Jazz-Konzertreihe

Oberhausener Jazz-Reihe RJazz glänzt mit jungen Musikerinnen

Der Mann am Klavier gestaltet die nach eigenen Worten „bestbesuchte“ Jazzreihe in Oberhausen: Marc Brenken aus Essen spielt allmonatlich im AKA 103 der Ruhrwerkstatt.

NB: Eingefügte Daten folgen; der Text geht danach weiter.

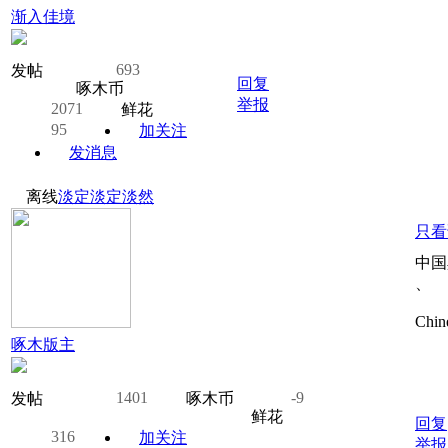
渐入佳境
693
发帖
回复
啄木币
举报
2071
鲜花
95
加关注
发消息
离线
淡定淡定淡然
只看
中国
、
Chin
啄木版主
1401
-9
发帖
啄木币
鲜花
回复
316
加关注
举报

Der Mann am Klavier gestaltet die nach eigenen Worten „bestbesuchte“ Jazzreihe in Oberhausen: Marc Brenken aus Essen spielt allmonatlich im AKA 103 der Ruhrwerkstatt.

Foto: Marc Brenken

Oberhausen.  Im AKA 103 der Ruhrwerkstatt geht die Jazz-Reihe am 10. September ins fünfte Jahr. Pianist Marc Brenken erkundet Blues, Soul und Standards.

Auch wenn noch Sommerzeit ist, haben Marc Brenken und Axel Behle schon mal den Jazzherbst im AKA 103 der Ruhrwerkstatt vorbereitet. Stolz nennen sie die privat organisierte Jazzreihe die „bestbesuchte in Oberhausen“ – die mit der kommenden Saison übrigens in ihr fünftes Jahr startet. Los geht’s mit „RJazz“ wieder am Dienstag, 10. September, gefolgt von Terminen an jedem zweiten Dienstag des Monats im AKA 103, Akazienstraße 103.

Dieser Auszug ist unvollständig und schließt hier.